Cassia
Espero a que amanezca, encogida dentro del abrigo. Aquí, en la Talla, camino y duermo en las profundidades de la tierra y la Sociedad no me ve. Comienzo a creer que no sabe dónde estoy. He escapado.
Es una sensación extraña.
Me han observado durante toda mi vida. La Sociedad me vio ir a la escuela, aprender a nadar y subir la escalinata para asistir a mi banquete de emparejamiento; espió mis sueños; cuando mis datos le parecieron interesantes, como ocurrió con mi funcionaria, introdujo cambios y observó mi reacción.
Y, pese a no ser lo mismo, mi familia también me observaba.
Al final de su vida, mi abuelo solía quedarse sentado delante de la ventana mientras el sol se ponía y yo me preguntaba si no se pasaba toda la noche despierto para ver cómo volvía a salir. Durante una de aquellas largas noches en vela, ¿decidió darme los poemas?
Finjo que, en vez de haber desaparecido, mi abuelo flota por encima de todo y que, de entre todas las cosas del mundo que pueden verse desde tan alto, decide ver a una muchachita ovillada en un cañón. Se pregunta si me despertaré y me levantaré cuando se hace evidente que, después de todo, hay un nuevo día en camino.
¿Quería mi abuelo que yo terminara aquí?
—¿Estás despierta? —pregunta Indie.
—No he dormido nada —respondo, pero, nada más decirlo, no estoy segura de si es cierto. Porque, ¿y si en vez de imaginarme a mi abuelo lo he soñado?

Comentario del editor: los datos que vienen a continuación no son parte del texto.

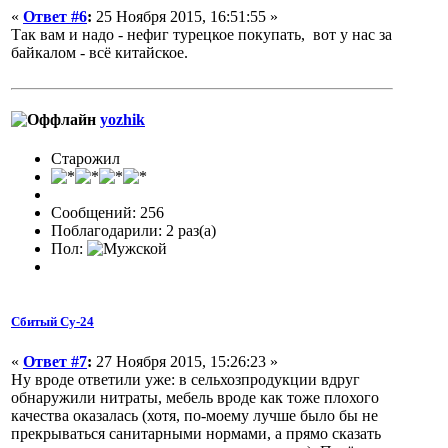
«
Ответ #6
:
25 Ноября 2015, 16:51:55 »
Так вам и надо - нефиг турецкое покупать, вот у нас за
байкалом - всё китайское.
yozhik
Старожил
Сообщений: 256
Поблагодарили: 2 раз(а)
Пол:
Сбитый Су-24
«
Ответ #7
:
27 Ноября 2015, 15:26:23 »
Ну вроде ответили уже: в сельхозпродукции вдруг
обнаружили нитраты, мебель вроде как тоже плохого
качества оказалась (хотя, по-моему лучше было бы не
прекрываться санитарными нормами, а прямо сказать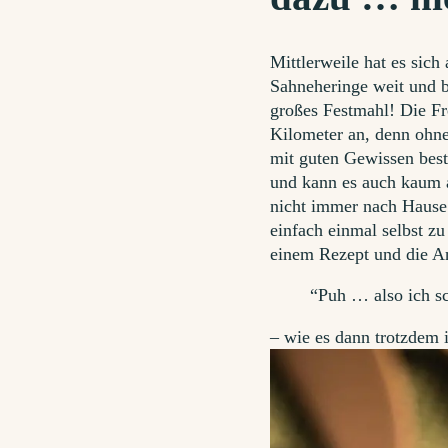
Mittlerweile hat es sic
Sahneheringe weit und b
großes Festmahl! Die Fre
Kilometer an, denn ohne
mit guten Gewissen bestr
und kann es auch kaum 
nicht immer nach Hause 
einfach einmal selbst z
einem Rezept und die An
“Puh … also ich s
– wie es dann trotzdem 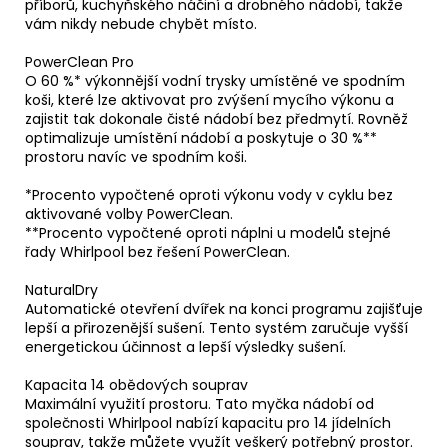
příborů, kuchyňského náčiní a drobného nádobí, takže
vám nikdy nebude chybět místo.
PowerClean Pro
O 60 %* výkonnější vodní trysky umístěné ve spodním
koši, které lze aktivovat pro zvýšení mycího výkonu a
zajistit tak dokonale čisté nádobí bez předmytí. Rovněž
optimalizuje umístění nádobí a poskytuje o 30 %**
prostoru navíc ve spodním koši.
*Procento vypočtené oproti výkonu vody v cyklu bez
aktivované volby PowerClean.
**Procento vypočtené oproti náplni u modelů stejné
řady Whirlpool bez řešení PowerClean.
NaturalDry
Automatické otevření dvířek na konci programu zajišťuje
lepší a přirozenější sušení. Tento systém zaručuje vyšší
energetickou účinnost a lepší výsledky sušení.
Kapacita 14 obědových souprav
Maximální využití prostoru. Tato myčka nádobí od
společnosti Whirlpool nabízí kapacitu pro 14 jídelních
souprav, takže můžete využít veškerý potřebný prostor.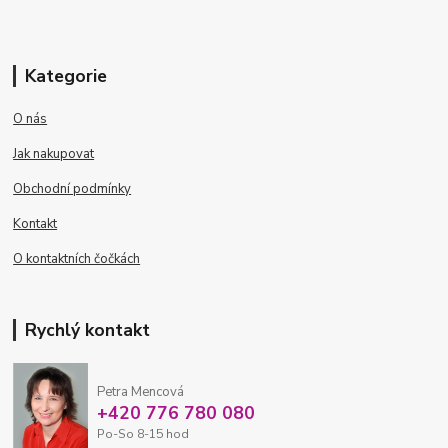
Kategorie
O nás
Jak nakupovat
Obchodní podmínky
Kontakt
O kontaktních čočkách
Rychlý kontakt
Petra Mencová
+420 776 780 080
Po-So 8-15 hod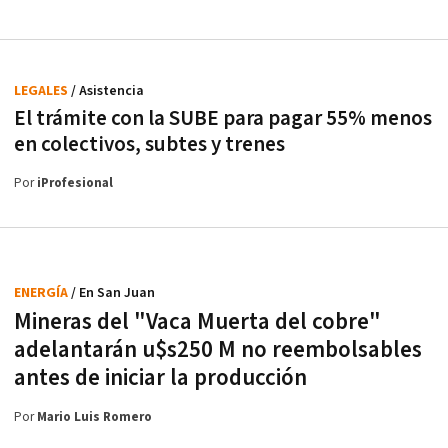
LEGALES
/ Asistencia
El trámite con la SUBE para pagar 55% menos
en colectivos, subtes y trenes
Por
iProfesional
ENERGÍA
/ En San Juan
Mineras del "Vaca Muerta del cobre"
adelantarán u$s250 M no reembolsables
antes de iniciar la producción
Por
Mario Luis Romero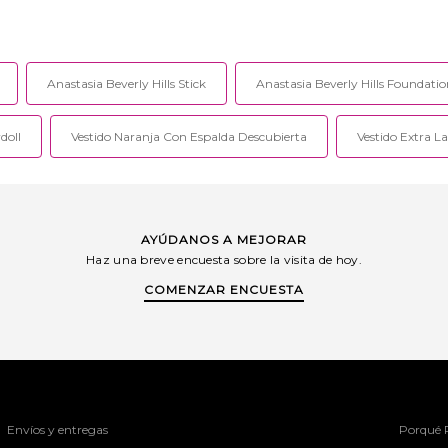
Anastasia Beverly Hills Stick
Anastasia Beverly Hills Foundati
doll
Vestido Naranja Con Espalda Descubierta
Vestido Extra L
AYÚDANOS A MEJORAR
Haz una breve encuesta sobre la visita de hoy.
COMENZAR ENCUESTA
Envíos y entregas
Porqué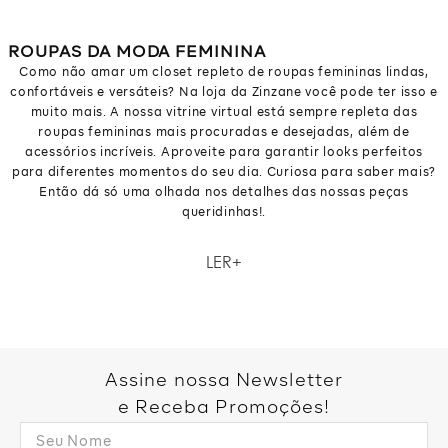
ROUPAS DA MODA FEMININA
Como não amar um closet repleto de roupas femininas lindas,
confortáveis e versáteis? Na loja da Zinzane você pode ter isso e
muito mais. A nossa vitrine virtual está sempre repleta das
roupas femininas mais procuradas e desejadas, além de
acessórios incríveis. Aproveite para garantir looks perfeitos
para diferentes momentos do seu dia. Curiosa para saber mais?
Então dá só uma olhada nos detalhes das nossas peças
queridinhas!.
Como não amar um closet repleto de roupas femininas lindas,
LER
confortáveis e versáteis? Na loja da Zinzane você pode ter isso e
muito mais. A nossa vitrine virtual está sempre repleta das
roupas femininas mais procuradas e desejadas, além de
acessórios incríveis. Aproveite para garantir looks perfeitos
para diferentes momentos do seu dia. Curiosa para saber mais?
Então dá só uma olhada nos detalhes das nossas peças
Assine nossa Newsletter
queridinhas!.
e Receba Promoções!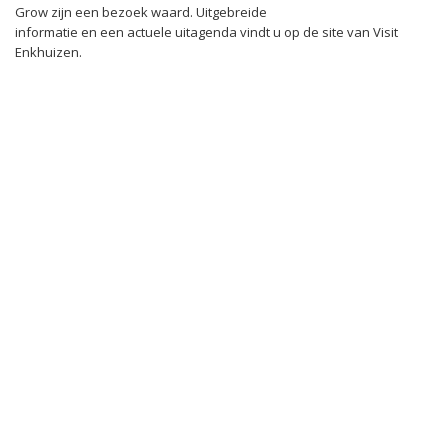
Grow zijn een bezoek waard. Uitgebreide
informatie en een actuele uitagenda vindt u op de site van Visit
Enkhuizen.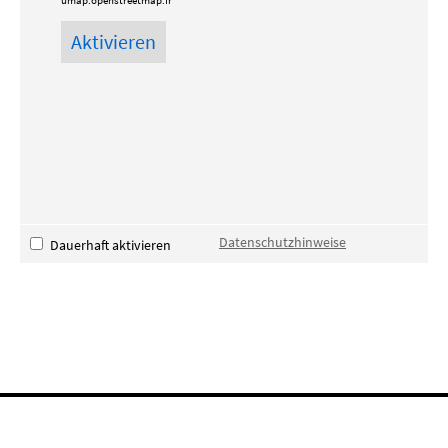
umap.openstreetmap.fr
Datenschutzhinweise
Dauerhaft aktivieren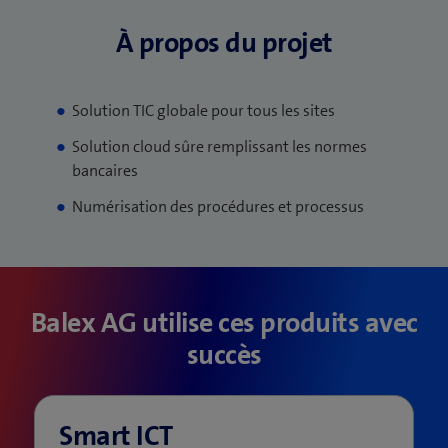
À propos du projet
Solution TIC globale pour tous les sites
Solution cloud sûre remplissant les normes
bancaires
Numérisation des procédures et processus
Balex AG utilise ces produits avec
succès
Smart ICT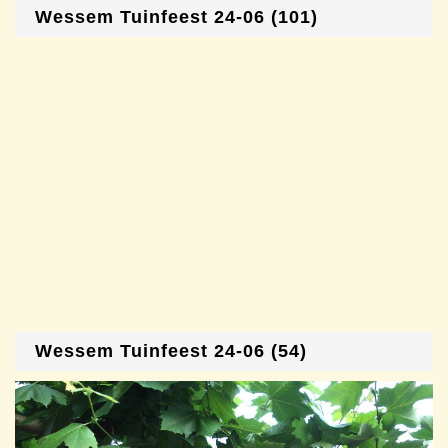
Wessem Tuinfeest 24-06 (101)
Wessem Tuinfeest 24-06 (54)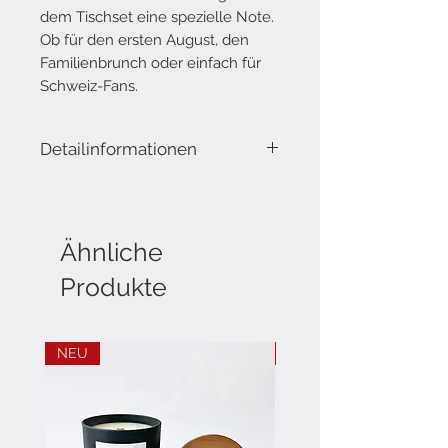
dem Tischset eine spezielle Note.
Ob für den ersten August, den
Familienbrunch oder einfach für
Schweiz-Fans.
Detailinformationen
Papiertischsets Typisch Schweizerisch
Block à 40 Blatt
A3 (42 x 29.7 cm)
designed in Switzerland
Ähnliche
printed in Switzerland
Produkte
FSC®-Mix Papier
hochwertiges, gestrichenes Papier 135
g/m²
NEU
NEU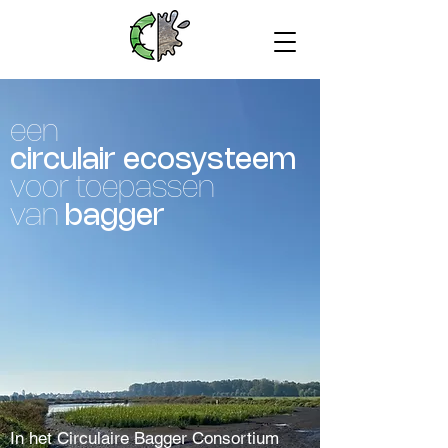
een
circulair
ecosysteem
voor toepassen
van
bagger
In het Circulaire Bagger Consortium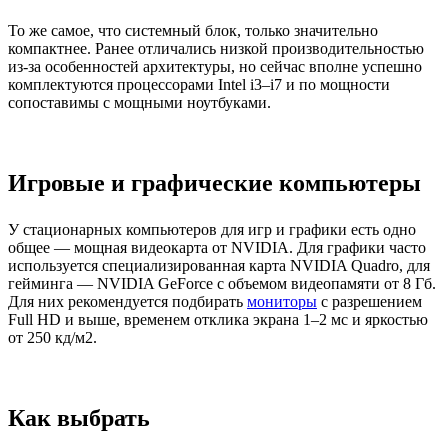
То же самое, что системный блок, только значительно
компактнее. Ранее отличались низкой производительностью
из-за особенностей архитектуры, но сейчас вполне успешно
комплектуются процессорами Intel i3–i7 и по мощности
сопоставимы с мощными ноутбуками.
Игровые и графические компьютеры
У стационарных компьютеров для игр и графики есть одно
общее — мощная видеокарта от NVIDIA. Для графики часто
используется специализированная карта NVIDIA Quadro, для
гейминга — NVIDIA GeForce с объемом видеопамяти от 8 Гб.
Для них рекомендуется подбирать
мониторы
с разрешением
Full HD и выше, временем отклика экрана 1–2 мс и яркостью
от 250 кд/м2.
Как выбрать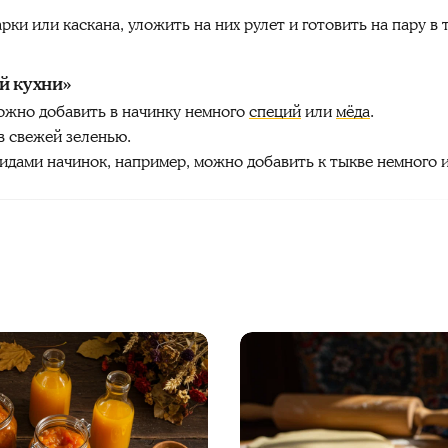
ки или каскана, уложить на них рулет и готовить на пару в 
й кухни»
ожно добавить в начинку немного
специй
или
мёда
.
в свежей зеленью.
идами начинок, например, можно добавить к тыкве немного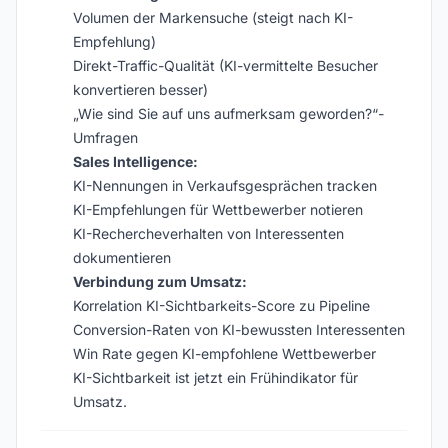
Volumen der Markensuche (steigt nach KI-
Empfehlung)
Direkt-Traffic-Qualität (KI-vermittelte Besucher
konvertieren besser)
„Wie sind Sie auf uns aufmerksam geworden?“-
Umfragen
Sales Intelligence:
KI-Nennungen in Verkaufsgesprächen tracken
KI-Empfehlungen für Wettbewerber notieren
KI-Rechercheverhalten von Interessenten
dokumentieren
Verbindung zum Umsatz:
Korrelation KI-Sichtbarkeits-Score zu Pipeline
Conversion-Raten von KI-bewussten Interessenten
Win Rate gegen KI-empfohlene Wettbewerber
KI-Sichtbarkeit ist jetzt ein Frühindikator für
Umsatz.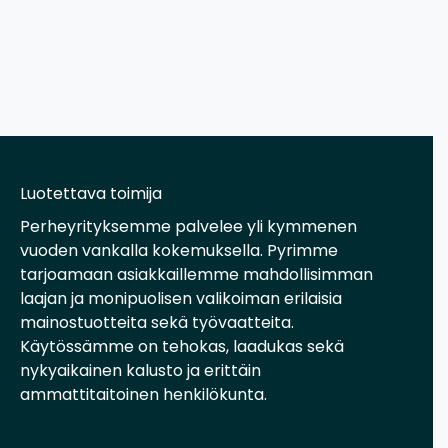
Luotettava toimija
Perheyrityksemme palvelee yli kymmenen
vuoden vankalla kokemuksella. Pyrimme
tarjoamaan asiakkaillemme mahdollisimman
laajan ja monipuolisen valikoiman erilaisia
mainostuotteita sekä työvaatteita.
Käytössämme on tehokas, laadukas sekä
nykyaikainen kalusto ja erittäin
ammattitaitoinen henkilökunta.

—Podemos empezar en unos minutos —dice Indie. En los segundos que han pasado desde la primera vez que hemos hablado, la luz ha cambiado. Ya la veo mejor.
Indie elige un buen sitio; hasta yo sé eso. Las paredes son mucho menos altas y verticales que en otras partes y un antiguo desprendimiento de rocas ha dejado una serie de pedruscos apilados que facilitan el ascenso.
Aun así, las paredes del cañón son intimidantes y yo apenas he practicado: solo un rato anoche antes de irnos a dormir.
Indie alarga la mano con gesto imperioso.
—Dame tu mochila.
—¿Qué?
—No estás acostumbrada a escalar —dice, sin alterar la voz—. Meteré tus cosas en la mía para que lleves la tuya vacía. Así será más fácil. No quiero que te caigas por culpa del peso.
—¿Estás segura? —De pronto, siento que, si tiene la mochila, tiene demasiado. No quiero desprenderme de las pastillas.
Indie parece impaciente.
—Sé lo que me hago. Como tú con las plantas. —Frunce el entrecejo—. Vamos. En la aeronave te fiaste de mí.
Tiene razón. Y eso me recuerda una cosa.
—Indie —pregunto—, ¿qué llevabas tú? ¿Qué me pasaste en la aeronave?
—Nada —responde.
—¿Nada? —repito, sorprendida.
—Pensé que no te fiarías de mí a menos que creyeras que también tenía algo que perder —dice, con una sonrisa.
—Pero, en el pueblo, fingiste que cogías algo de entre mis cosas —insisto.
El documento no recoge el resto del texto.